▶ To do: An exact copy of every entry is the required answer.

▶ Records for the task:
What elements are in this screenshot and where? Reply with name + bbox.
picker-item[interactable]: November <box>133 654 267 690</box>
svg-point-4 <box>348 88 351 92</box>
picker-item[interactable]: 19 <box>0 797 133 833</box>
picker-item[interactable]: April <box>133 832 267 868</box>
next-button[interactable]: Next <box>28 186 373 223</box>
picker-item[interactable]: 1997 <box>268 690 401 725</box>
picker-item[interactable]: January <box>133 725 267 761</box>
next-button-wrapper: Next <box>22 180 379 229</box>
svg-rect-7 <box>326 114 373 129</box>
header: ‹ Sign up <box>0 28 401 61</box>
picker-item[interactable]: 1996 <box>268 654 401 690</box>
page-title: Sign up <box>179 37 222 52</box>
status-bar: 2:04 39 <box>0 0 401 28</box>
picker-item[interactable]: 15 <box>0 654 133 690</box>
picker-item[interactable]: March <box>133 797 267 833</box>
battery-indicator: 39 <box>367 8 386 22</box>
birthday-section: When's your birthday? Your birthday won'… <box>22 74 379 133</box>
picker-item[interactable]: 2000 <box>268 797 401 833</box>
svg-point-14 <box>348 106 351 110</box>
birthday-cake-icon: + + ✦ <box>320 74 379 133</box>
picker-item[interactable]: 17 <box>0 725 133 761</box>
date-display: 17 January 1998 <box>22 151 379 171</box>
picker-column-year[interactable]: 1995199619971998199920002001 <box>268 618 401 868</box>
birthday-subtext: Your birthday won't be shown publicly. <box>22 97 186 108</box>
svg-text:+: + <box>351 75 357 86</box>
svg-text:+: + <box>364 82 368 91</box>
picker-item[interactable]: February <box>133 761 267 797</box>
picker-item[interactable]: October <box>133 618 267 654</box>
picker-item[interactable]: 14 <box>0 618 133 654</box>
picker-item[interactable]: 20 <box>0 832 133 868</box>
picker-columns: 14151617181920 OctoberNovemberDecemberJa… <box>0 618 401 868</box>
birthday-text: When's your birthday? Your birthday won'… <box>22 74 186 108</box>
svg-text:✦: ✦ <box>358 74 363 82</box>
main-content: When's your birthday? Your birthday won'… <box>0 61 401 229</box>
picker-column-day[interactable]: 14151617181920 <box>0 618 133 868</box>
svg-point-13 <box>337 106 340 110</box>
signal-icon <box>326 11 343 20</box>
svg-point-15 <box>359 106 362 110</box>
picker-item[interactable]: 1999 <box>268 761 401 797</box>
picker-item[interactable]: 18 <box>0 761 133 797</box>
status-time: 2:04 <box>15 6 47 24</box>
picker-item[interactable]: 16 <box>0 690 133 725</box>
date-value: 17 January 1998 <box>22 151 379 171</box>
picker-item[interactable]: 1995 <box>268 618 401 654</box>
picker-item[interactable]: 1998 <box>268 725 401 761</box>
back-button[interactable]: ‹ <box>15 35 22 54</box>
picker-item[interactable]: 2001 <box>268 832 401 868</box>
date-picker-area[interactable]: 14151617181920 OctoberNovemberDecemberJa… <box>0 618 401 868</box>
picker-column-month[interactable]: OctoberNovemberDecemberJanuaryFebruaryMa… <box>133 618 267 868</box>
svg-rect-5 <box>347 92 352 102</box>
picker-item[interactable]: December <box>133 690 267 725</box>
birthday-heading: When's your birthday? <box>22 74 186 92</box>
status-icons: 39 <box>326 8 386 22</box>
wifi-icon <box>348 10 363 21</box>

▶ Solved exercise:
What elements are in this screenshot and where? Reply with name + bbox.
picker-item[interactable]: November <box>133 654 267 690</box>
svg-point-4 <box>348 88 351 92</box>
picker-item[interactable]: 19 <box>0 797 133 833</box>
picker-item[interactable]: April <box>133 832 267 868</box>
next-button[interactable]: Next <box>28 186 373 223</box>
picker-item[interactable]: 1997 <box>268 690 401 725</box>
picker-item[interactable]: January <box>133 725 267 761</box>
next-button-wrapper: Next <box>22 180 379 229</box>
svg-rect-7 <box>326 114 373 129</box>
header: ‹ Sign up <box>0 28 401 61</box>
picker-item[interactable]: 1996 <box>268 654 401 690</box>
page-title: Sign up <box>179 37 222 52</box>
status-bar: 2:04 39 <box>0 0 401 28</box>
picker-item[interactable]: 15 <box>0 654 133 690</box>
picker-item[interactable]: March <box>133 797 267 833</box>
battery-indicator: 39 <box>367 8 386 22</box>
birthday-section: When's your birthday? Your birthday won'… <box>22 74 379 133</box>
picker-item[interactable]: 2000 <box>268 797 401 833</box>
svg-point-14 <box>348 106 351 110</box>
birthday-cake-icon: + + ✦ <box>320 74 379 133</box>
picker-item[interactable]: 17 <box>0 725 133 761</box>
date-display: 17 January 1998 <box>22 151 379 171</box>
picker-column-year[interactable]: 1995199619971998199920002001 <box>268 618 401 868</box>
birthday-subtext: Your birthday won't be shown publicly. <box>22 97 186 108</box>
svg-text:+: + <box>351 75 357 86</box>
svg-text:+: + <box>364 82 368 91</box>
picker-item[interactable]: February <box>133 761 267 797</box>
picker-item[interactable]: October <box>133 618 267 654</box>
picker-item[interactable]: 14 <box>0 618 133 654</box>
picker-item[interactable]: 20 <box>0 832 133 868</box>
picker-columns: 14151617181920 OctoberNovemberDecemberJa… <box>0 618 401 868</box>
birthday-text: When's your birthday? Your birthday won'… <box>22 74 186 108</box>
svg-text:✦: ✦ <box>358 74 363 82</box>
main-content: When's your birthday? Your birthday won'… <box>0 61 401 229</box>
picker-column-day[interactable]: 14151617181920 <box>0 618 133 868</box>
svg-point-13 <box>337 106 340 110</box>
signal-icon <box>326 11 343 20</box>
svg-point-15 <box>359 106 362 110</box>
picker-item[interactable]: 1999 <box>268 761 401 797</box>
picker-item[interactable]: 18 <box>0 761 133 797</box>
status-time: 2:04 <box>15 6 47 24</box>
picker-item[interactable]: 16 <box>0 690 133 725</box>
date-value: 17 January 1998 <box>22 151 379 171</box>
picker-item[interactable]: 1995 <box>268 618 401 654</box>
picker-item[interactable]: 1998 <box>268 725 401 761</box>
back-button[interactable]: ‹ <box>15 35 22 54</box>
picker-item[interactable]: 2001 <box>268 832 401 868</box>
date-picker-area[interactable]: 14151617181920 OctoberNovemberDecemberJa… <box>0 618 401 868</box>
picker-column-month[interactable]: OctoberNovemberDecemberJanuaryFebruaryMa… <box>133 618 267 868</box>
svg-rect-5 <box>347 92 352 102</box>
picker-item[interactable]: December <box>133 690 267 725</box>
birthday-heading: When's your birthday? <box>22 74 186 92</box>
status-icons: 39 <box>326 8 386 22</box>
wifi-icon <box>348 10 363 21</box>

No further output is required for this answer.